* _Your task_
Since only part of the material below is wanted, output exactly the lines from the one with "You are a GUI" up to and including the one with "This screenshot has width=714, height=2576.".
+++ Task material +++
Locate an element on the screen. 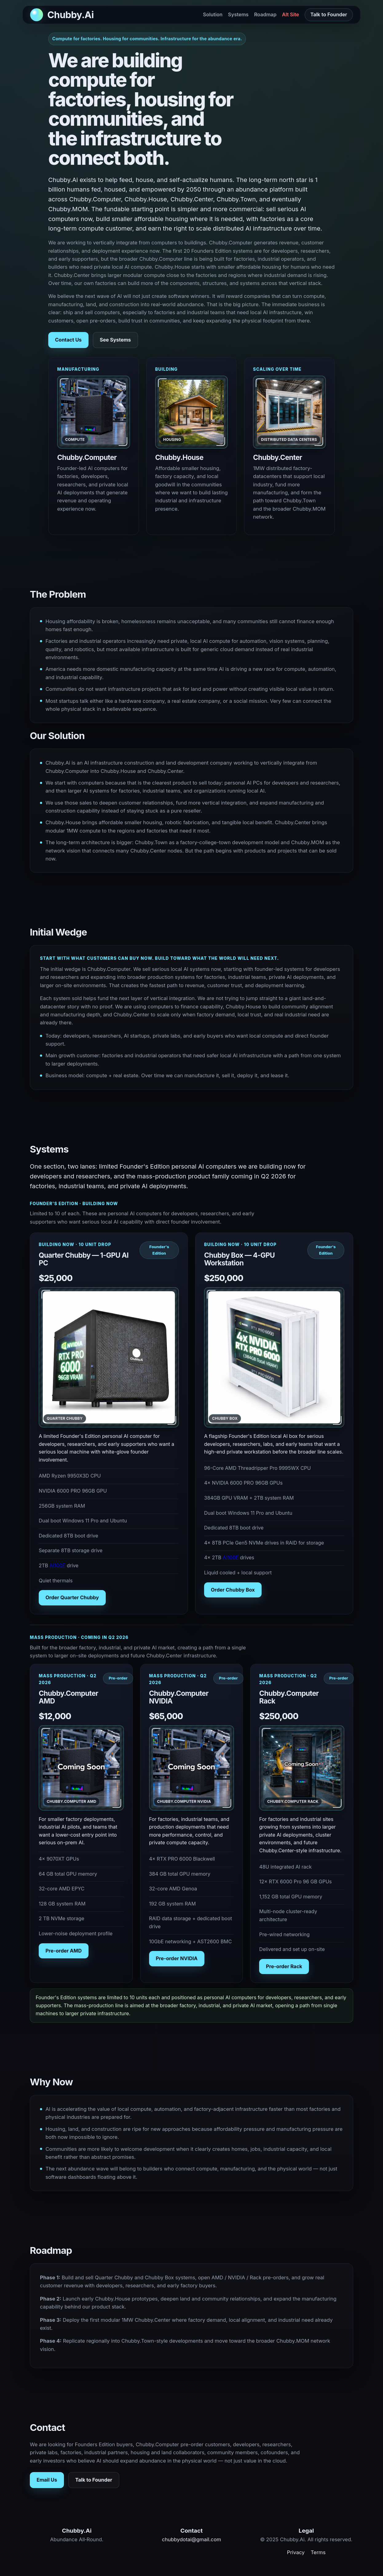 The height and width of the screenshot is (2576, 383). See Systems is located at coordinates (115, 340).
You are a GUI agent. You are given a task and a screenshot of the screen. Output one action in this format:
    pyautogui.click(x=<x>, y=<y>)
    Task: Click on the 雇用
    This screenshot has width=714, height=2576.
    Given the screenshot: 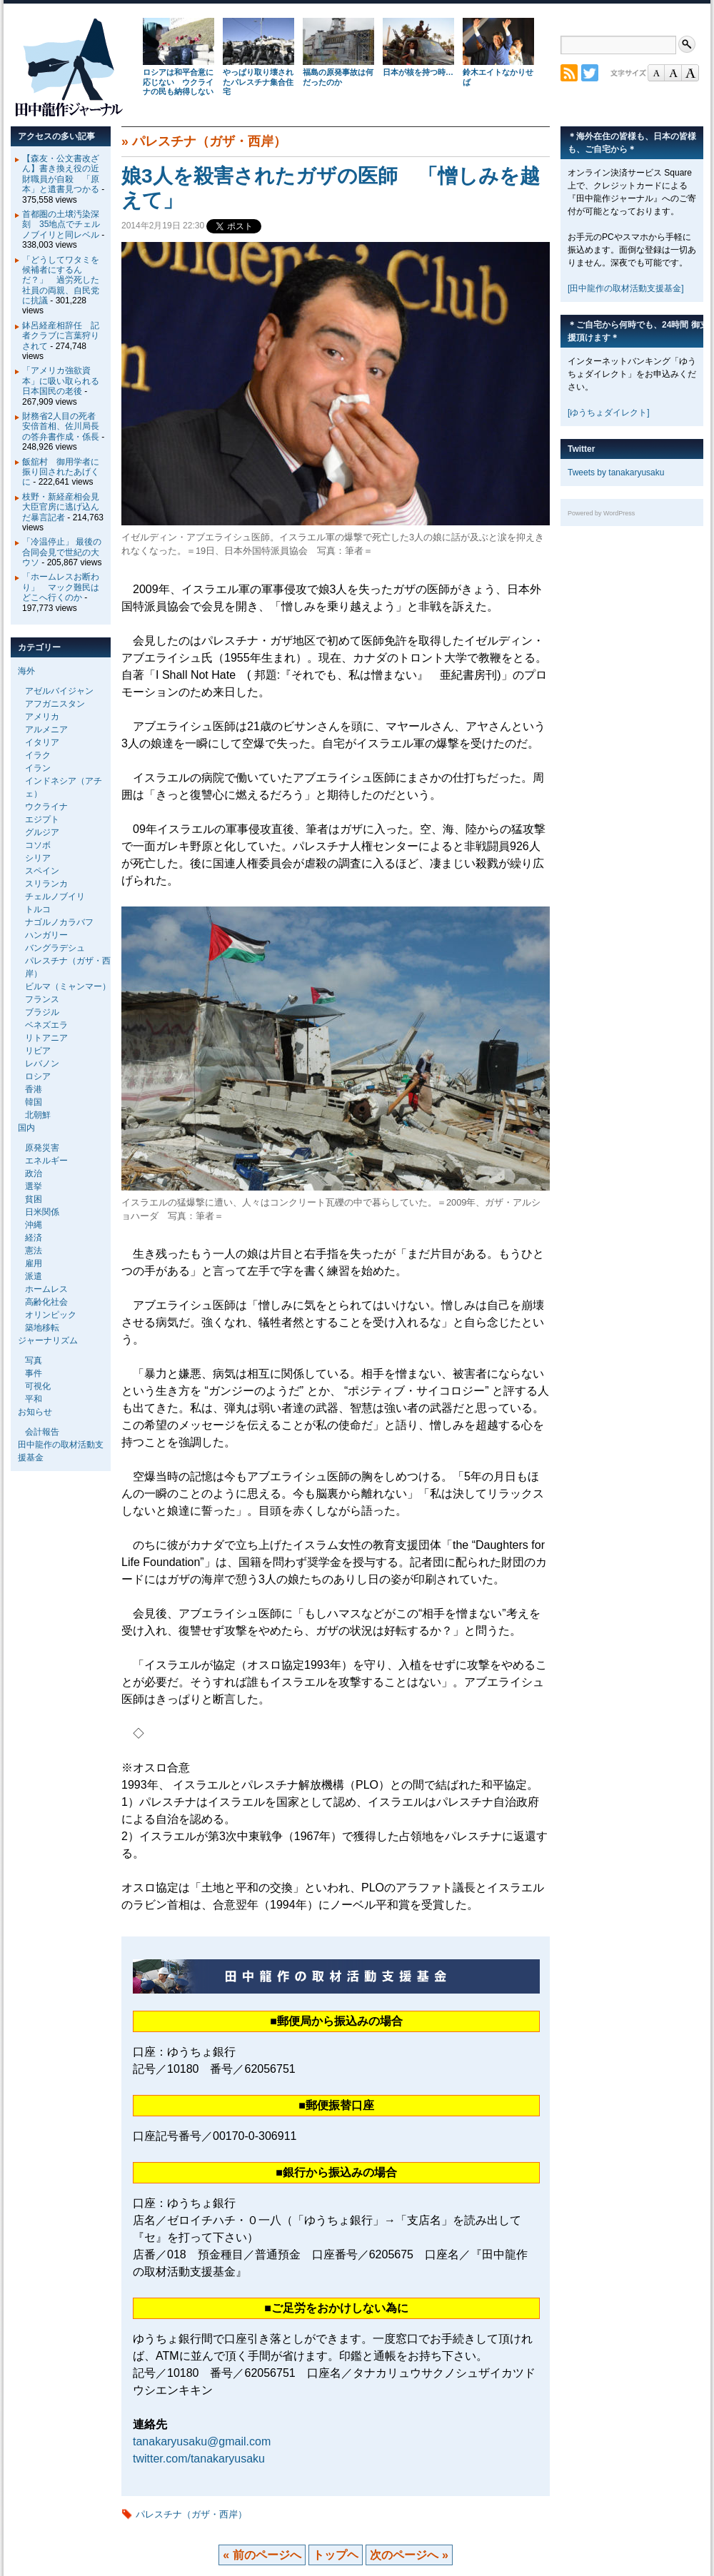 What is the action you would take?
    pyautogui.click(x=33, y=1263)
    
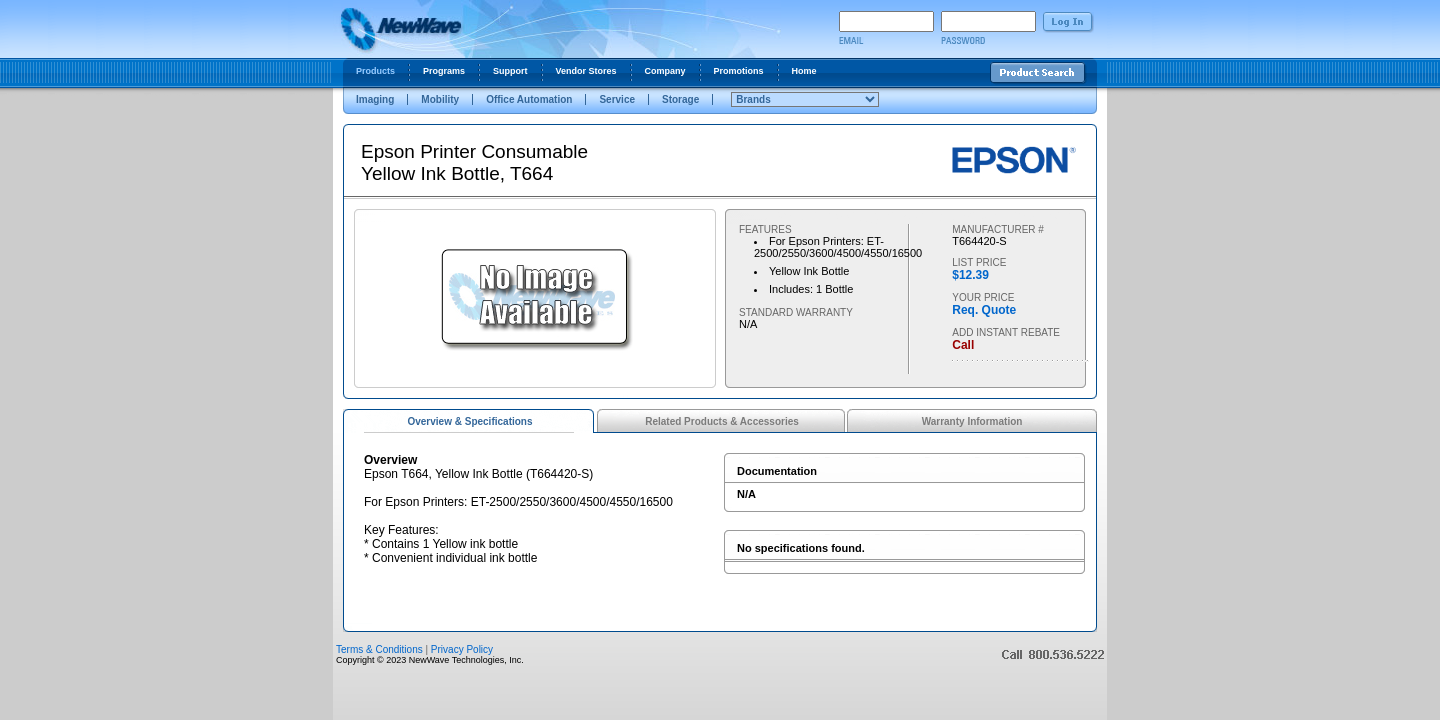  What do you see at coordinates (375, 99) in the screenshot?
I see `Imaging` at bounding box center [375, 99].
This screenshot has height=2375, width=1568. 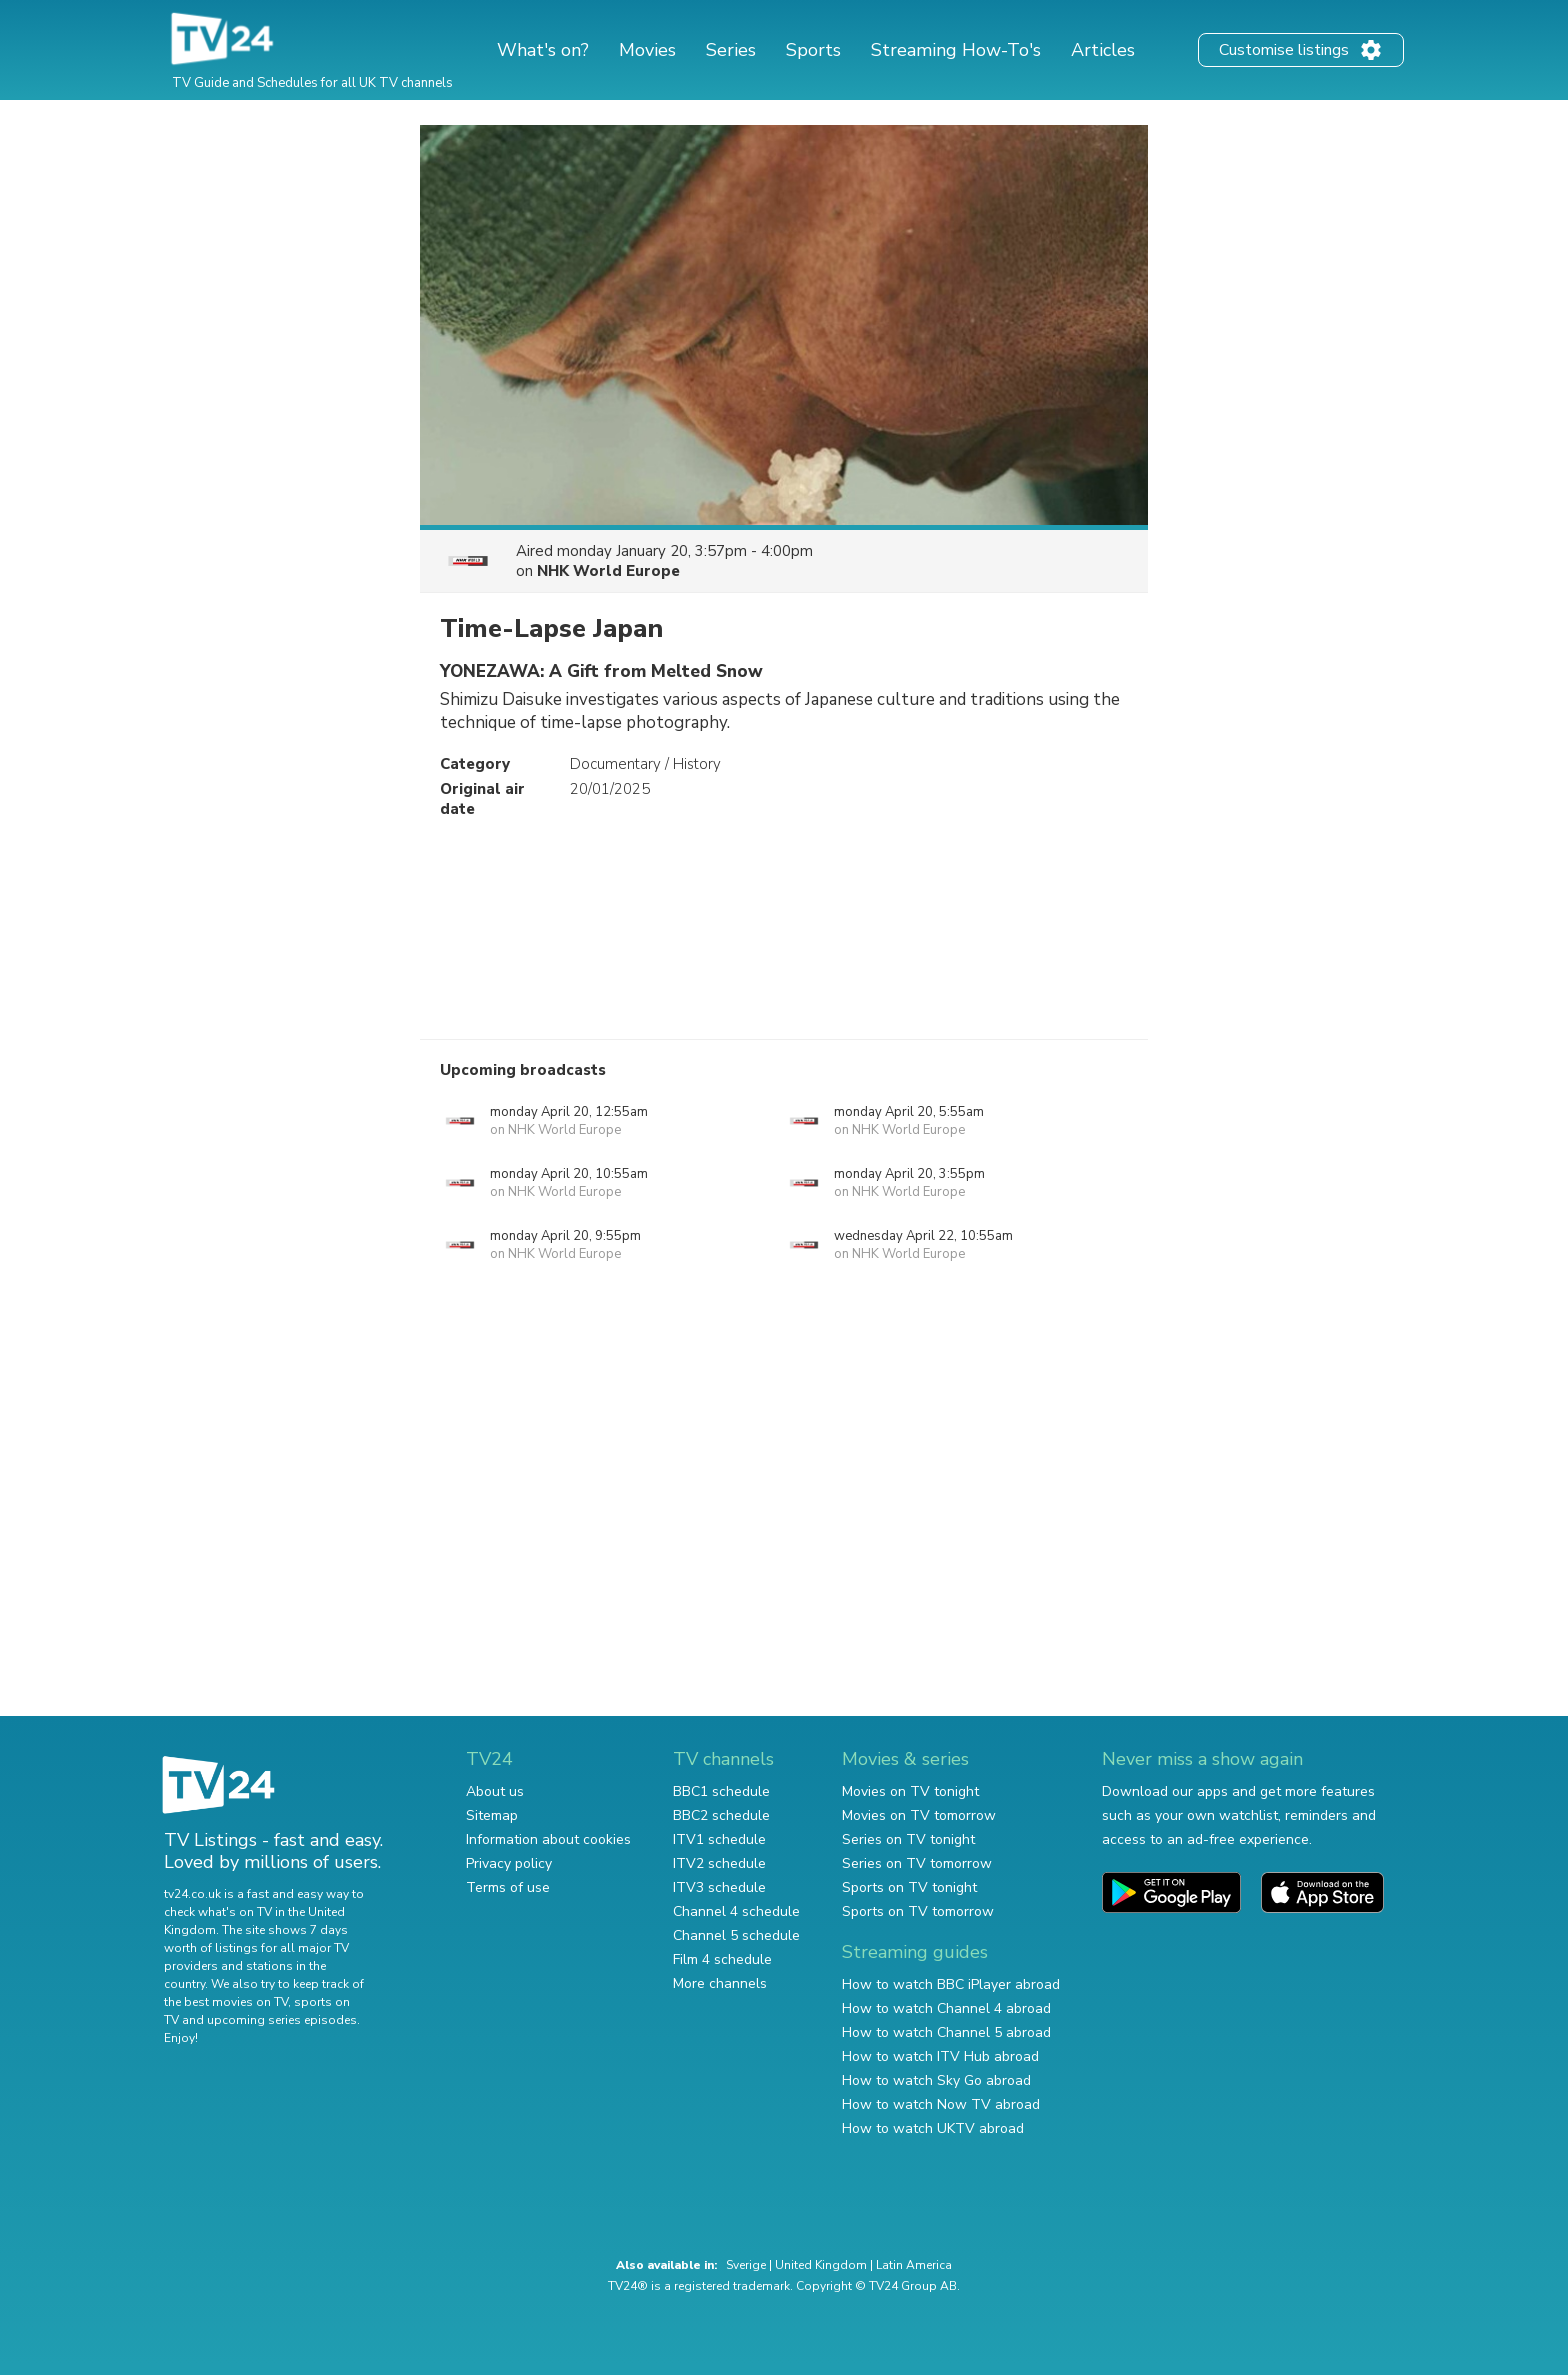 What do you see at coordinates (719, 1863) in the screenshot?
I see `ITV2 schedule` at bounding box center [719, 1863].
+++
* _Response area_
You are a GUI agent. You are given a task and a screenshot of the screen. Output one action in this format:
    pyautogui.click(x=<x>, y=<y>)
    Task: Click on the 雇用
    This screenshot has width=714, height=2576.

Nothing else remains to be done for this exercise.